Ufak çaplı klinik çalışmalarda kısa süreli D vitamini uygulanmasının tüm bireylerde olmasa da bazılarında insülin sekresyonunu artırdığı gözlenmiştir. D vitamininin insülinin etkisi üzerinde iki şekilde gerçekleşmektedir: İnsülin salgılanmasını uyarıp glikozun hücre içine taşınmasını sağlayarak doğrudan bir şekilde ya da hücre dışındaki kalsiyumun hücre zarları boyunca hücre içine geçmesini sağlayarak dolaylı bir etkisi bulunmaktadır.
BİRÇOK HASTALIKLA İLİŞKİLİ
Kapsamlı saha çalışmaların sonuçları yorumlandığında kan serumunda 25-hidroksi D vitamini seviyesi düşüklüğü ile kalp hastalıkları, kanserler, enfeksiyon hastalıkları ve diyabet gelişimi riski arasında doğrudan bir ilişki tespit edilmiştir. 25-hidroksi D vitamini vücuttaki D vitamini seviyesinin belirlenmesinde yararlanılan bir D vitamini prekürsörüdür.
Ancak kadınlarda, yaşlılarda ve bazı ırklarda 25-hidroksi D vitamini seviyesinin düşüklüğü daha sık olarak görülmekte ve ayrıca şişmanlık, kapalı yerlerde çok fazla kalmak, yeterli derecede egzersiz yapmamak ya da bir hastalık durumu gibi etkenlerin bir sonucu olması da muhtemeldir.
Normal glikoz seviyesine sahip 65 yaş üzerinde 221 gönüllüde 700 ünite D3 vitamini ve 500 miligram kalsiyumun (kalsiyum sitrat halinde) birlikte uygulanması ile glisemi ve insülin direncinde herhangi bir değişim görülmemiştir. Ancak açlık kan şekeri yüksek olan kişilerde aynı karışımın (700 ünite D3 vitamini ve 500 miligram kalsiyum) uygulanması ile boş ilaç verilen grubuna oranla açlık kan şekeri ve insülin direncinde artışın belirgin bir şekilde düşürülebildiği bildirilmektedir. Bu konuda halihazırda yürütülmekte olan klinik çalışmaların sonuçları alındığında daha net bir değerlendirmesi yapılması mümkün olabilecektir.
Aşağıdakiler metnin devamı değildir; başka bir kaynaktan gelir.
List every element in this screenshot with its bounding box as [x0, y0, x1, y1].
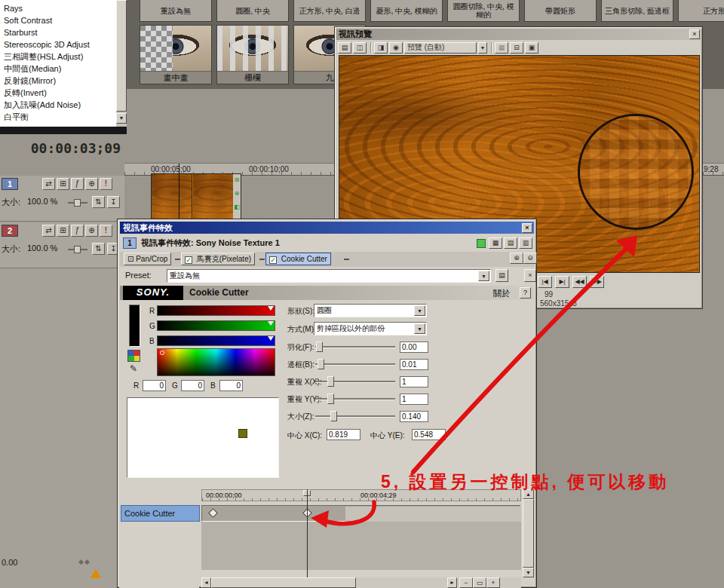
track-mute-icon[interactable]: ⊕: [85, 178, 98, 190]
time-display[interactable]: 00:00:03;09: [0, 140, 121, 158]
effects-list-item[interactable]: 白平衡: [2, 111, 115, 123]
keyframe-playhead-line[interactable]: [307, 489, 308, 577]
track-size-slider[interactable]: [68, 249, 87, 250]
about-link[interactable]: 關於: [493, 288, 510, 299]
hue-saturation-box[interactable]: [157, 348, 275, 376]
scroll-down-icon[interactable]: ▼: [116, 113, 127, 124]
track-fx-icon[interactable]: ƒ: [71, 178, 84, 190]
effects-list-item[interactable]: 加入訊噪(Add Noise): [2, 99, 115, 111]
preset-thumbnail[interactable]: 柵欄: [216, 25, 289, 84]
zoom-out-icon[interactable]: −: [459, 577, 473, 588]
border-slider[interactable]: [315, 358, 395, 370]
preset-button[interactable]: 正方形, 中央, 白邊: [293, 0, 366, 22]
keyframe-horizontal-scrollbar[interactable]: ◄ ► − ▭ +: [201, 577, 521, 588]
event-crop-icon[interactable]: ◧: [233, 203, 241, 212]
eyedropper-icon[interactable]: ✎: [130, 363, 137, 374]
track-bypass-icon[interactable]: ⊞: [57, 225, 69, 237]
shape-combobox[interactable]: 圓圈 ▼: [314, 304, 427, 317]
track-motion-icon[interactable]: ⇄: [42, 225, 55, 237]
track-mute-icon[interactable]: ⊕: [85, 225, 98, 237]
fx-enabled-indicator[interactable]: [477, 239, 486, 248]
pixelate-checkbox[interactable]: ✓: [185, 256, 192, 264]
preset-button[interactable]: 正方形: [678, 0, 724, 22]
external-monitor-icon[interactable]: ◫: [353, 42, 367, 54]
zoom-fit-icon[interactable]: ▭: [473, 577, 486, 588]
video-output-dropdown-icon[interactable]: ◨: [374, 42, 388, 54]
center-y-value-field[interactable]: 0.548: [412, 429, 446, 440]
red-channel-slider[interactable]: [157, 305, 275, 316]
effects-list-item[interactable]: 反射鏡(Mirror): [2, 75, 115, 87]
effects-list-item[interactable]: Rays: [2, 2, 115, 14]
keyframe-diamonds-icon[interactable]: ◆◆: [78, 558, 90, 565]
track-bypass-icon[interactable]: ⊞: [57, 178, 69, 190]
slider-marker-icon[interactable]: [268, 336, 274, 341]
slider-marker-icon[interactable]: [268, 321, 274, 326]
track-alert-icon[interactable]: !: [100, 225, 112, 237]
scroll-left-icon[interactable]: ◄: [201, 577, 211, 588]
slider-thumb[interactable]: [327, 376, 334, 387]
repeat-y-slider[interactable]: [315, 393, 395, 405]
track-2-number-badge[interactable]: 2: [2, 225, 18, 237]
track-motion-icon[interactable]: ⇄: [42, 178, 55, 190]
spinner-updown-icon[interactable]: ⇅: [92, 196, 105, 208]
add-plugin-icon[interactable]: ⊕: [510, 253, 523, 264]
effects-list-item[interactable]: 反轉(Invert): [2, 87, 115, 99]
project-properties-icon[interactable]: ▤: [338, 42, 351, 54]
effects-list-item[interactable]: 中間值(Median): [2, 63, 115, 75]
layout-rows-icon[interactable]: ▤: [504, 237, 517, 249]
anchor-down-icon[interactable]: ↧: [107, 196, 120, 208]
track-fx-icon[interactable]: ƒ: [71, 225, 84, 237]
scrollbar-thumb[interactable]: [523, 499, 534, 568]
feather-slider[interactable]: [315, 341, 395, 353]
fx-dialog-title-bar[interactable]: 視訊事件特效 ×: [120, 222, 534, 234]
scroll-right-icon[interactable]: ►: [447, 577, 457, 588]
delete-preset-icon[interactable]: ×: [524, 269, 536, 282]
remove-plugin-icon[interactable]: ⊖: [523, 253, 537, 264]
center-x-value-field[interactable]: 0.819: [327, 429, 360, 440]
effects-list-scrollbar[interactable]: ▼: [116, 0, 127, 127]
transport-prev-frame-button[interactable]: |◀: [538, 276, 552, 288]
color-picker-marker-icon[interactable]: [160, 351, 164, 355]
slider-thumb[interactable]: [318, 359, 324, 369]
track-alert-icon[interactable]: !: [100, 178, 112, 190]
border-value-field[interactable]: 0.01: [400, 359, 428, 370]
preset-button[interactable]: 菱形, 中央, 模糊的: [370, 0, 443, 22]
save-snapshot-icon[interactable]: ▣: [525, 42, 538, 54]
zoom-in-icon[interactable]: +: [486, 577, 500, 588]
split-screen-dropdown-icon[interactable]: ◉: [389, 42, 403, 54]
green-channel-slider[interactable]: [157, 320, 275, 331]
palette-mode-icon[interactable]: [127, 350, 140, 362]
preset-combobox[interactable]: 重設為無 ▼: [167, 269, 491, 283]
slider-thumb[interactable]: [327, 394, 334, 404]
dropdown-arrow-icon[interactable]: ▼: [414, 305, 425, 316]
grid-overlay-icon[interactable]: ▦: [495, 42, 508, 54]
effects-list-item[interactable]: 三相調整(HSL Adjust): [2, 51, 115, 63]
keyframe-lane[interactable]: [201, 505, 521, 522]
size-slider[interactable]: [315, 410, 395, 422]
slider-thumb[interactable]: [316, 341, 323, 352]
preset-button[interactable]: 圓圈切除, 中央, 模糊的: [447, 0, 520, 22]
effects-list-item[interactable]: Soft Contrast: [2, 14, 115, 26]
pixelate-chain-button[interactable]: ✓ 馬賽克(Pixelate): [181, 253, 255, 265]
transport-forward-button[interactable]: ▶▶: [590, 276, 604, 288]
slider-marker-icon[interactable]: [268, 306, 274, 311]
track-size-slider[interactable]: [68, 202, 87, 204]
spinner-updown-icon[interactable]: ⇅: [92, 243, 105, 255]
timeline-event[interactable]: ⊞ ⊕ ◧: [151, 173, 241, 220]
preset-button[interactable]: 帶圓矩形: [524, 0, 597, 22]
track-size-value[interactable]: 100.0 %: [27, 243, 57, 253]
repeat-x-slider[interactable]: [315, 375, 395, 387]
size-value-field[interactable]: 0.140: [400, 411, 428, 422]
layout-grid-icon[interactable]: ▦: [489, 237, 502, 249]
transport-next-frame-button[interactable]: ▶|: [555, 276, 569, 288]
save-preset-icon[interactable]: ▤: [495, 269, 508, 282]
preset-button[interactable]: 重設為無: [140, 0, 212, 22]
feather-value-field[interactable]: 0.00: [400, 341, 428, 353]
g-value-field[interactable]: 0: [181, 380, 204, 391]
effects-list-item[interactable]: Stereoscopic 3D Adjust: [2, 38, 115, 51]
preset-dropdown-arrow-icon[interactable]: ▼: [478, 271, 489, 281]
pan-crop-chain-button[interactable]: ⊡ Pan/Crop: [124, 253, 171, 265]
repeat-x-value-field[interactable]: 1: [400, 376, 428, 387]
preview-close-icon[interactable]: ×: [689, 29, 700, 39]
cookie-cutter-chain-button[interactable]: ✓ Cookie Cutter: [265, 253, 331, 265]
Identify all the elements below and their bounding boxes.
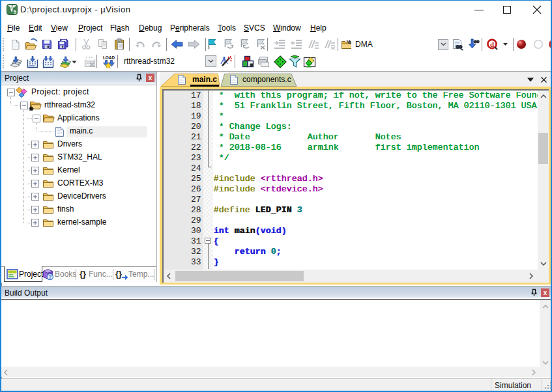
svg-text:?: ?: [48, 273, 51, 280]
svg-text:LOAD: LOAD: [103, 55, 115, 60]
svg-text:5: 5: [14, 9, 16, 15]
svg-text:d: d: [490, 40, 494, 48]
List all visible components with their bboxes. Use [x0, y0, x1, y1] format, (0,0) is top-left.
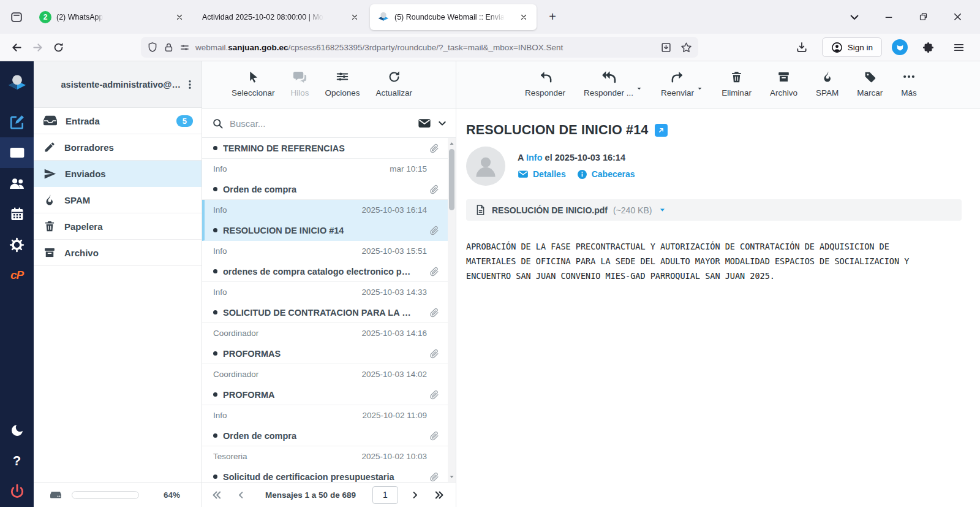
account-menu-icon[interactable] [184, 79, 195, 90]
list-item[interactable]: Infomar 10:15 Orden de compra [202, 159, 448, 200]
delete-button[interactable]: Eliminar [722, 69, 752, 97]
mark-button[interactable]: Marcar [857, 69, 883, 97]
first-page-button[interactable] [208, 487, 224, 503]
to-prefix: A [518, 153, 524, 162]
settings-nav-button[interactable] [0, 229, 34, 260]
reply-all-button[interactable]: Responder ... [584, 69, 633, 97]
forward-dropdown-icon[interactable] [696, 85, 703, 92]
forward-button[interactable] [27, 37, 48, 57]
reload-button[interactable] [48, 37, 69, 57]
list-scrollbar[interactable] [448, 138, 456, 482]
search-scope-icon[interactable] [418, 116, 431, 130]
address-bar[interactable]: webmail.sanjuan.gob.ec/cpsess6168253395/… [141, 37, 698, 58]
menu-hamburger-icon[interactable] [948, 37, 969, 57]
help-button[interactable]: ? [0, 446, 34, 476]
last-page-button[interactable] [431, 487, 447, 503]
folder-papelera[interactable]: Papelera [34, 213, 202, 240]
list-item[interactable]: Info2025-10-03 14:33 SOLICITUD DE CONTRA… [202, 282, 448, 323]
folder-spam[interactable]: SPAM [34, 187, 202, 213]
attachment-paperclip-icon [429, 472, 439, 482]
button-label: Actualizar [376, 88, 412, 97]
mail-nav-button[interactable] [0, 137, 34, 168]
lock-icon[interactable] [164, 42, 174, 53]
attachment-menu-icon[interactable] [658, 206, 666, 214]
select-button[interactable]: Seleccionar [232, 69, 275, 97]
recipient-link[interactable]: Info [526, 153, 543, 162]
firefox-view-button[interactable] [6, 7, 27, 28]
extensions-puzzle-icon[interactable] [918, 37, 938, 57]
restore-button[interactable] [914, 8, 932, 26]
search-options-chevron-icon[interactable] [437, 118, 447, 128]
folder-entrada[interactable]: Entrada 5 [34, 108, 202, 134]
tracking-shield-icon[interactable] [147, 42, 158, 53]
threads-button[interactable]: Hilos [291, 69, 309, 97]
account-header[interactable]: asistente-administrativo@… [34, 61, 202, 108]
trash-icon [730, 69, 743, 84]
list-item[interactable]: Tesoreria2025-10-02 10:03 Solicitud de c… [202, 446, 448, 482]
search-input[interactable] [230, 118, 412, 129]
minimize-button[interactable] [880, 8, 898, 26]
contacts-nav-button[interactable] [0, 168, 34, 199]
tab-close-icon[interactable] [348, 10, 361, 24]
details-link[interactable]: Detalles [518, 169, 566, 180]
next-page-button[interactable] [407, 487, 423, 503]
scroll-down-icon[interactable] [448, 472, 456, 481]
quota-progress [72, 491, 139, 499]
folder-enviados[interactable]: Enviados [34, 161, 202, 187]
prev-page-button[interactable] [233, 487, 249, 503]
headers-link[interactable]: Cabeceras [577, 169, 635, 180]
message-subject: PROFORMAS [223, 349, 424, 359]
list-item[interactable]: Info2025-10-02 11:09 Orden de compra [202, 405, 448, 446]
message-sender: Info [213, 164, 390, 173]
calendar-nav-button[interactable] [0, 199, 34, 229]
reply-all-dropdown-icon[interactable] [636, 85, 643, 92]
list-item-selected[interactable]: Info2025-10-03 16:14 RESOLUCION DE INICI… [202, 200, 448, 241]
dark-mode-toggle[interactable] [0, 415, 34, 446]
tab-close-icon[interactable] [517, 10, 530, 24]
folder-archivo[interactable]: Archivo [34, 240, 202, 266]
cpanel-button[interactable]: cP [0, 260, 34, 291]
save-page-icon[interactable] [660, 42, 672, 53]
message-sender: Coordinador [213, 329, 361, 338]
new-tab-button[interactable]: + [543, 7, 562, 27]
open-in-new-window-icon[interactable] [655, 124, 668, 137]
compose-button[interactable] [0, 107, 34, 137]
back-button[interactable] [6, 37, 27, 57]
tab-actividad[interactable]: Actividad 2025-10-02 08:00:00 | Mo [195, 4, 368, 30]
button-label: SPAM [816, 88, 839, 97]
logout-button[interactable] [0, 476, 34, 507]
list-item[interactable]: Coordinador2025-10-03 14:02 PROFORMA [202, 364, 448, 405]
message-subject-title: RESOLUCION DE INICIO #14 [466, 123, 649, 138]
list-all-tabs-icon[interactable] [845, 8, 864, 26]
tab-roundcube-active[interactable]: (5) Roundcube Webmail :: Envia [370, 4, 537, 30]
details-label: Detalles [533, 169, 566, 179]
attachment-name[interactable]: RESOLUCIÓN DE INICIO.pdf [492, 205, 608, 215]
refresh-button[interactable]: Actualizar [376, 69, 412, 97]
bookmark-star-icon[interactable] [680, 42, 692, 53]
reply-button[interactable]: Responder [525, 69, 565, 97]
pdf-file-icon [475, 204, 486, 216]
sign-in-button[interactable]: Sign in [822, 37, 882, 57]
archive-button[interactable]: Archivo [770, 69, 797, 97]
fox-extension-icon[interactable] [892, 39, 908, 55]
close-window-button[interactable] [948, 8, 967, 26]
forward-button[interactable]: Reenviar [661, 69, 694, 97]
spam-button[interactable]: SPAM [816, 69, 839, 97]
page-number-input[interactable] [372, 486, 398, 504]
folder-borradores[interactable]: Borradores [34, 134, 202, 161]
permissions-icon[interactable] [179, 42, 190, 53]
options-button[interactable]: Opciones [325, 69, 360, 97]
scrollbar-thumb[interactable] [449, 149, 454, 210]
list-item[interactable]: TERMINO DE REFERENCIAS [202, 138, 448, 159]
sign-in-label: Sign in [848, 43, 873, 52]
list-item[interactable]: Coordinador2025-10-03 14:16 PROFORMAS [202, 323, 448, 364]
search-bar [202, 109, 456, 138]
attachment-bar[interactable]: RESOLUCIÓN DE INICIO.pdf (~240 KB) [466, 199, 962, 221]
tab-close-icon[interactable] [173, 10, 186, 24]
downloads-icon[interactable] [791, 37, 812, 57]
list-item[interactable]: Info2025-10-03 15:51 ordenes de compra c… [202, 241, 448, 282]
scroll-up-icon[interactable] [448, 139, 456, 148]
tab-whatsapp[interactable]: 2 (2) WhatsApp [32, 4, 192, 30]
window-controls [845, 8, 980, 26]
more-button[interactable]: Más [901, 69, 917, 97]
ÖNCE VÜCUTTAKİ SEVİYESİ ÖLÇÜLMELİ
2011 yılında başlatılan ve halen sürdürülmekte olan kapsamlı uygulamalarda D vitamininin kanser, kalp-damar hastalıkları, enfeksiyon ve kırıklar üzerindeki etkisi araştırılıyor. ABD’de yapılan bir çalışmada 50 yaş üzerindeki 20 bin gönüllü, Yeni Zelanda’daki çalışmada ise yine 50 yaş üzerinde 5 bin 100 gönüllü izleniyor. 2017 yılında tamamlanması planlanan her iki çalışmanın sonuçları D vitamini uygulamalarına çok farklı boyut kazandıracağı kesin.
Sonuç olarak insan sağlığı bakımından diğer önemli katkıları göz önüne alındığında D vitamini uygulamasının yararlı olabileceğini düşünüyorum. Tabii öncelikle 25-hidroksi D vitamini seviyesini ölçtürerek vücudumuzdaki oranını belirlemekle işe başlanmalı. Yetkin sağlık kurumlarınca en düşük seviyenin 20-30 nanogram/mL; ancak bilimsel araştırmaların sonuçları değerlendirildiğinde bu seviyenin 60-80 nanogram/mL civarında olması öngörülüyor. 25-hidroksi D vitamini seviyesinin 100 nanogram/mL’ın üzerinde olmasının ise olumsuz sonuçlar yaratabileceği bildiriliyor.